Do małych urządzeń z serii Melody dołączy amplituner z odtwarzaczem Blu-ray. M-ER803 będzie kosztował aż 4495 zł, ale wygląda na to, że wiele potrafi. Jeśli chodzi o odtwarzanie plików, Marantz wyraźnie skupia się na funkcji Air Play. Jedyny w ofercie odtwarzacz sieciowy potrafi jednak przesyłać pliki z komputera lub dysku NAS. Należy dodać, że mówimy tu głównie o formatach bezstratnych.

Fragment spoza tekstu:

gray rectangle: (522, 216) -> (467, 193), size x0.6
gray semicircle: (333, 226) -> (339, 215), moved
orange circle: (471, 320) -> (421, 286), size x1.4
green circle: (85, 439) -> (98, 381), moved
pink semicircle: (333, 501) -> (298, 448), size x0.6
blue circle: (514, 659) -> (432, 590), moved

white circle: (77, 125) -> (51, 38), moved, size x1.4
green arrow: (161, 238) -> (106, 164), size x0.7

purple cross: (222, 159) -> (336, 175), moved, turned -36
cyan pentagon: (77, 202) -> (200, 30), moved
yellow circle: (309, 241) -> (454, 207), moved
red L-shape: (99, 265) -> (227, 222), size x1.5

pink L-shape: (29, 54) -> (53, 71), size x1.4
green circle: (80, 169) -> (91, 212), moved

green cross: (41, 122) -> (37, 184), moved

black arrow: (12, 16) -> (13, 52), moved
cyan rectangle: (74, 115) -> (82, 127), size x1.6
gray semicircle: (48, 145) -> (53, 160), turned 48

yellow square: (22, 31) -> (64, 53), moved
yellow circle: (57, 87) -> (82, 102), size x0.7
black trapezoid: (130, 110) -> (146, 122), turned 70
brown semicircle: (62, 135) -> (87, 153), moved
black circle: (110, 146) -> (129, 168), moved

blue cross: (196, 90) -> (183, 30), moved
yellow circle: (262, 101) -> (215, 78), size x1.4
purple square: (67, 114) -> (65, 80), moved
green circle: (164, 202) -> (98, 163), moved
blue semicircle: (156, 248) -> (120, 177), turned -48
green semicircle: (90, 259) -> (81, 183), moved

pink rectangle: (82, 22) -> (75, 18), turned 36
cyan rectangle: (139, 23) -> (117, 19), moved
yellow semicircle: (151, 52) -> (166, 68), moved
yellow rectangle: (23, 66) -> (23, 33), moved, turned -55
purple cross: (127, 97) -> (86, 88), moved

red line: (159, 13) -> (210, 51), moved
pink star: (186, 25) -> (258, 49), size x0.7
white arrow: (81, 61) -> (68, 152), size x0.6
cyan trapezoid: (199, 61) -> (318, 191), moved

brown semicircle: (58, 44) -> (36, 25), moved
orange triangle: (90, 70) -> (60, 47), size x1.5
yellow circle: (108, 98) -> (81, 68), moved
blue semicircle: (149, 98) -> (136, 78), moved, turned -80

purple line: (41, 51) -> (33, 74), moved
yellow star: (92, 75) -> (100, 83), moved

Zaprezentowane przez Marantza pomysły i produkty nie są rewolucyjne, ale w branży hi-fi chyba nikt czegoś takiego nie oczekuje. Nastawienie się na odtwarzanie plików dawno przestało być postrzegane jako kontrowersja. Dobrze, że firma wprowadza te wszystkie unowocześnienia nie tylko w kinowych amplitunerach, ale także w urządzeniach dwukanałowych.
Sposób prowadzenia prezentacji przez Kena Ishiwatę dawał do zrozumienia, że najważniejszymi modelami są dla niego właśnie wzmacniacze i odtwarzacze z limitowanej serii 15 S2, KI Pearl Lite i 6004. Stereo wróciło na dobre.